Market research and brand positioning strategy can be seen as two complementary processes which should go hand in hand to deliver maximum results in terms of creating a powerful and differentiated brand identity.
Instead, the two processes are often seen as sequential. In other words, you 'do' your market research and then you plan your brand strategy. This can mean that some businesses embark on intensive market research without a clear objective. They know they are gathering information on potential customers to help them position their brand well in the marketplace but they're not fully clear about how the process ties in with their goals.
On the other hand, some companies focus squarely on brand strategy with little if any market research to guide them. Both approaches often lead to wasted time and money, either by generating the wrong kind of answers from their market research or by rolling out a poorly thought-out brand to the wrong type of customer.
So how should a business use market research to build brand equity or reposition their brand?
Assess the Foundations First
There are two powerful factors that will warp a brand strategy out of shape unless they are jumped on from the early stages. Whether you are launching a new brand, rebranding or partial rebranding (e.g. creating a new logo and packaging concept), you run the risk of being blinded by your own assumptions about the marketplace.
Of course, every business knows this but that doesn't stop them from creating bias in their market research studies, either by pre-loading their questions, making poor sampling choices or introducing unintended pressure during interviews or focus groups.
It is vital that you get an honest customer-eye view in the early stage so that you can challenge your own assumptions about customer drives and detractors.
Another mistake businesses make is to go the other way and get too abstract too early by testing out their concept statements on huge samples to generate the numbers. Having not carried out the groundwork, they risk getting the right answers but to the wrong questions leading to missed opportunities.
To generate the rich data that will give you a true insight into the marketplace it is usually best to start with some small scale, qualitative market research. There are numerous qualitative techniques – from IDIs (In-Depth Interviews) and focus groups to ethnographic studies where people are observed 'in the wild' as it were. The best market research agencies will carry a toolbox of such techniques and select the right tool depending on the client they are working with and their marketplace.
Concept Testing your Brand
After this first phase of research you should be ready to concept test your brand and truly gauge its potential position within the market. Your brand needs to be powerful and also well differentiated from whatever else is offered. Therefore, your baseline research results should enable you to create some strong brand statements for testing on a larger sample.
Although qualitative research may still be useful at this stage, it is mainly quantitative market research that is required to really test your hypothesis. Although a competent agency will have carefully chosen the samples for the earlier research, any bias can be swept away with a larger study. Hopefully, your qualitative research will have identified some interesting trends (e.g. your customers are strongly motivated by locally-sourced ingredients or there is a gap for high quality customer service in your niche) and your quantitative research will bear this out in cold, hard numbers. At this stage it is important that the concept statements you are testing are clear and strongly distinct from one another.
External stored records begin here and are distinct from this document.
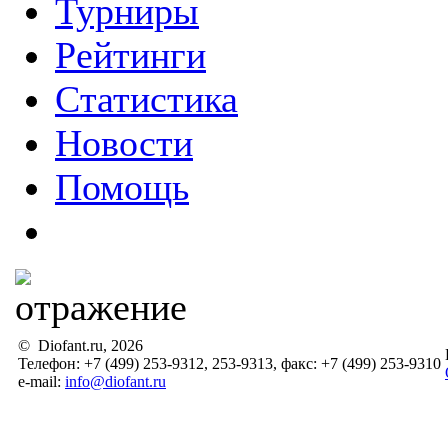
Турниры
Рейтинги
Статистика
Новости
Помощь
© Diofant.ru, 2026
Телефон: +7 (499) 253-9312, 253-9313, факс: +7 (499) 253-9310
e-mail:
info@diofant.ru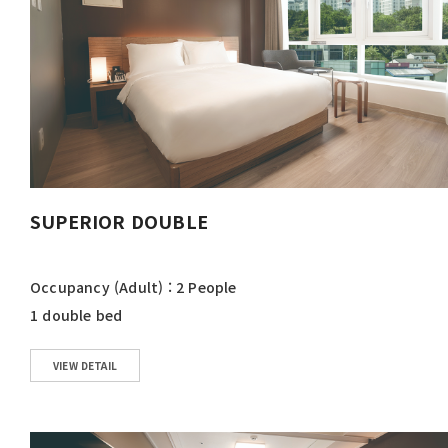
SUPERIOR DOUBLE
Occupancy (Adult) : 2 People
1 double bed
VIEW DETAIL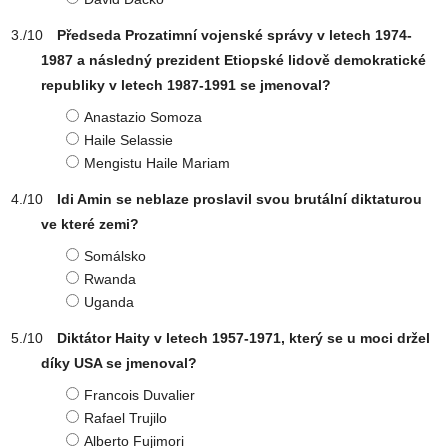
Předseda Prozatimní vojenské správy v letech 1974-
1987 a následný prezident Etiopské lidově demokratické
republiky v letech 1987-1991 se jmenoval?
Anastazio Somoza
Haile Selassie
Mengistu Haile Mariam
Idi Amin se neblaze proslavil svou brutální diktaturou
ve které zemi?
Somálsko
Rwanda
Uganda
Diktátor Haity v letech 1957-1971, který se u moci držel
díky USA se jmenoval?
Francois Duvalier
Rafael Trujilo
Alberto Fujimori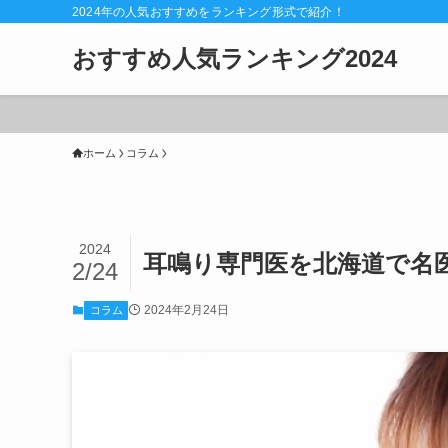
2024年の人気おすすめをランキング形式で紹介！
おすすめ人気ランキング2024
ホーム
コラム
2024
耳鳴り専門医を北海道で名
2/24
2024年2月24日
コラム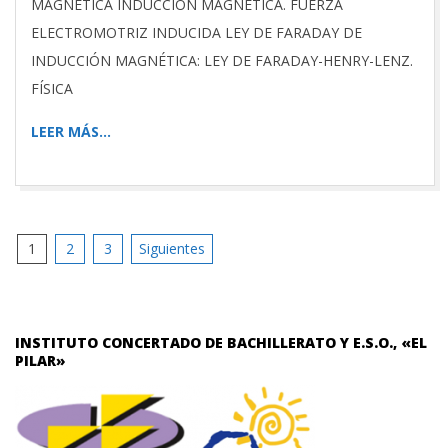
MAGNÉTICA INDUCCIÓN MAGNÉTICA. FUERZA
ELECTROMOTRIZ INDUCIDA LEY DE FARADAY DE
INDUCCIÓN MAGNÉTICA: LEY DE FARADAY-HENRY-LENZ.
FÍSICA
LEER MÁS…
Paginación
1
2
3
Siguientes
de
entradas
INSTITUTO CONCERTADO DE BACHILLERATO Y E.S.O., «EL
PILAR»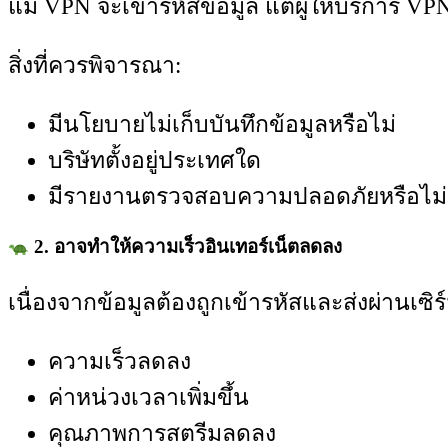
แม้ VPN จะเข้ารหัสข้อมูล แต่ผู้ให้บริการ 
สิ่งที่ควรพิจารณา:
มีนโยบายไม่เก็บบันทึกข้อมูลหรือไม่
บริษัทตั้งอยู่ประเทศใด
มีรายงานตรวจสอบความปลอดภัยหรือไม่
2. อาจทำให้ความเร็วอินเทอร์เน็ตลดลง
เนื่องจากข้อมูลต้องถูกเข้ารหัสและส่งผ่านเซิร
ความเร็วลดลง
ค่าหน่วงเวลาเพิ่มขึ้น
คุณภาพการสตรีมลดลง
Again, the precise market research tools used by your chosen agency will vary by agency, business type and marketplace but having been based on a strong foundation, the net result will be numbers you can trust.
A Cyclical Process
Of course, building significant brand equity is not the end of the journey. Far from it; the more successful and unique your brand is perceived to be, the more competitors will be drawn towards you like a bear to a honey pot! In addition, consumer attitudes are constantly changing and whether you supply to end users, other businesses or the channel you are going to need to monitor and adapt your brand to remain relevant.
Now, there is no need to conduct an extensive market research campaign every time your results fall behind expectations – sometimes an in-house survey can reveal enough information for you to tighten up your operation and get back on track. However, if there are signs that something is wrong or market conditions have changed (e.g. a big new competitor has swallowed up market share) then you may need to reimagine your brand and thus begin the whole process again. Like a wheel, constantly in motion, your brand equity is likely to rise, stay for some time at the top and then begin to slip.
Another reason for conducting another market research phase is when you are introducing something major that will impact on your brand – this could be a physical change (e.g. in packaging or pricing), an update in your brand values or voice or a combination of these.
Whether internally or externally motivated, you will need to go back to the foundation stage, using all the data you have accumulated so far as your new baseline.
Choosing a Market Research Partner
Choosing a great market research partner, like Communications for Research, is as important as selecting a top brand strategy firm when starting off a branding project. Of course, it is possible and sometimes wise to use in-house market research, particularly if funds are limited and the risks of making costly mistakes are low. However, in many cases a professional market research agency will be far more effective in terms of sample selection, study design and data analysis.
Whichever route you go down, effective market research lies behind all high impact brand positioning and, in turn, businesses with a powerful, well-differentiated brand will find focusing their ongoing market research a more efficient process.